EXERCISE PROMPT = In the listing below, find each line that holds "delete" and list it.
--*--
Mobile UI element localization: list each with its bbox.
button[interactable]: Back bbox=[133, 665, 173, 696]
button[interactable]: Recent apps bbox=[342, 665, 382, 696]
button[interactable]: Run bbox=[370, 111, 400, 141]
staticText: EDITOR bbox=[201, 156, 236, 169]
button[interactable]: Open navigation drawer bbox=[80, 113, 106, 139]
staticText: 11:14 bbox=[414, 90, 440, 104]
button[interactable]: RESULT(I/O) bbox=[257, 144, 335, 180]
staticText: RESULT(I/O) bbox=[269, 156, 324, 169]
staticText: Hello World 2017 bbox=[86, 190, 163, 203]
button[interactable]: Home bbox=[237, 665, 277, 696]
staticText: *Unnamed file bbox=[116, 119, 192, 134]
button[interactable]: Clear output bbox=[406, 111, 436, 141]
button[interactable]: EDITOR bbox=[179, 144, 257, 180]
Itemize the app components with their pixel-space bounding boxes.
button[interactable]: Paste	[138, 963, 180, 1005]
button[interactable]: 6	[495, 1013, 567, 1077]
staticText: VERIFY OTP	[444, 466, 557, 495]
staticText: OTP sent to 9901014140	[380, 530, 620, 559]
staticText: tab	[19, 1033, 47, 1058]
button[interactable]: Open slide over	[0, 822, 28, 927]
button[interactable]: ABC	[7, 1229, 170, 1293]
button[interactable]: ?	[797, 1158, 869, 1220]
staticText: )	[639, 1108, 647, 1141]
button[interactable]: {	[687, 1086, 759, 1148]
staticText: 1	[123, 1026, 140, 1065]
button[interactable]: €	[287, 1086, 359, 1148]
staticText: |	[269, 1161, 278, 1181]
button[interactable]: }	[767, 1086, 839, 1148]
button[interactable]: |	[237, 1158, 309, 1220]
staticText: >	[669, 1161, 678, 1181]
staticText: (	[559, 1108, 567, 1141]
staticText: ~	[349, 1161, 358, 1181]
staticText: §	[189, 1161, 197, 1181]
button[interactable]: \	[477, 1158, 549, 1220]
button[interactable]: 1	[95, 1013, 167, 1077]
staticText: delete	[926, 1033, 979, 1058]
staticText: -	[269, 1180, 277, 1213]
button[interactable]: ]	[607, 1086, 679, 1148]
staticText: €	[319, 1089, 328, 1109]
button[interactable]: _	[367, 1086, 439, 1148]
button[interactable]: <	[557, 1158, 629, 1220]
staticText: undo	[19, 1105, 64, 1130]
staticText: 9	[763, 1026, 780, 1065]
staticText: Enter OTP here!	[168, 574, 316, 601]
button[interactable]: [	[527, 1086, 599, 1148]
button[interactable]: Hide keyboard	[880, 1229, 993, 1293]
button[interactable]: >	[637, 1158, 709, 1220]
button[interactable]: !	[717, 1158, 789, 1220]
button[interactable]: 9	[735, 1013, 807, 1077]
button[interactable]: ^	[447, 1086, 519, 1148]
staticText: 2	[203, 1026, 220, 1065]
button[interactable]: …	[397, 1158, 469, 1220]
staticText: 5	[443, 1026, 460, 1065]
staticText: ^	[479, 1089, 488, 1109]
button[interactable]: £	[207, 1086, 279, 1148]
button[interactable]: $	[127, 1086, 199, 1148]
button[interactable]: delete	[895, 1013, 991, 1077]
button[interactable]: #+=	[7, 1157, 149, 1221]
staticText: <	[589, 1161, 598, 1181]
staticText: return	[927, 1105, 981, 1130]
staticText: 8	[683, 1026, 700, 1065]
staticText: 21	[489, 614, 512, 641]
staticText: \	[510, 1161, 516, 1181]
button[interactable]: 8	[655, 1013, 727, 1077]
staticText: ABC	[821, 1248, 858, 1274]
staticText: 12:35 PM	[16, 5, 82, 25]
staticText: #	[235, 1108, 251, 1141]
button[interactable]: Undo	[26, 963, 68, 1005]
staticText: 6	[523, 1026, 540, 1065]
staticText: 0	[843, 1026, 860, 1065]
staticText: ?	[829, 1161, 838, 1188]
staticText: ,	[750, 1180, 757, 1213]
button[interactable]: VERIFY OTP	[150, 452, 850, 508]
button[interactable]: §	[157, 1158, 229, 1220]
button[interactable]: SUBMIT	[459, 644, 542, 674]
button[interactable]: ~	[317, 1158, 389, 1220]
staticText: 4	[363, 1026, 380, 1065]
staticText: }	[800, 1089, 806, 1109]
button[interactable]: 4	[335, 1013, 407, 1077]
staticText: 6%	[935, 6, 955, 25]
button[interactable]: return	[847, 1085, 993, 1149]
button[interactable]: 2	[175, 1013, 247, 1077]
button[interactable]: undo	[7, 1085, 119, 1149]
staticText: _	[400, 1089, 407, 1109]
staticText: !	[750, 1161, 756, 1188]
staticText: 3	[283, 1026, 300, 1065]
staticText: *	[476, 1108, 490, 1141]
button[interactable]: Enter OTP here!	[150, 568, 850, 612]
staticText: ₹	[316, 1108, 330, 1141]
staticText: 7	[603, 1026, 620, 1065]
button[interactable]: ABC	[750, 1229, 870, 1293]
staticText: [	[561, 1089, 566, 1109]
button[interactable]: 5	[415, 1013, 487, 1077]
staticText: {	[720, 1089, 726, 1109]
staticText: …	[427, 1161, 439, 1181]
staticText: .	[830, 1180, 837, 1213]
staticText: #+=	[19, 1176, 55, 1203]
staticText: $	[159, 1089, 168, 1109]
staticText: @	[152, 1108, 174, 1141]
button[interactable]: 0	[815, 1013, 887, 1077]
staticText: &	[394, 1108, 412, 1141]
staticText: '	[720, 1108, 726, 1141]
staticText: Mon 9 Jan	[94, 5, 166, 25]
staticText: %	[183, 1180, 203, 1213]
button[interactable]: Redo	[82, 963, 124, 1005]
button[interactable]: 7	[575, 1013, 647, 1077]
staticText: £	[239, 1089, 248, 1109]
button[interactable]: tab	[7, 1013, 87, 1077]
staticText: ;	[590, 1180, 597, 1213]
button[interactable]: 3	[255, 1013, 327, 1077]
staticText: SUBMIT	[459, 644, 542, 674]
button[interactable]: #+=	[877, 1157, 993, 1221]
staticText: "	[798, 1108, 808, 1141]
--*--
ANSWER SECTION =
staticText: delete	[926, 1033, 979, 1058]
button[interactable]: delete	[895, 1013, 991, 1077]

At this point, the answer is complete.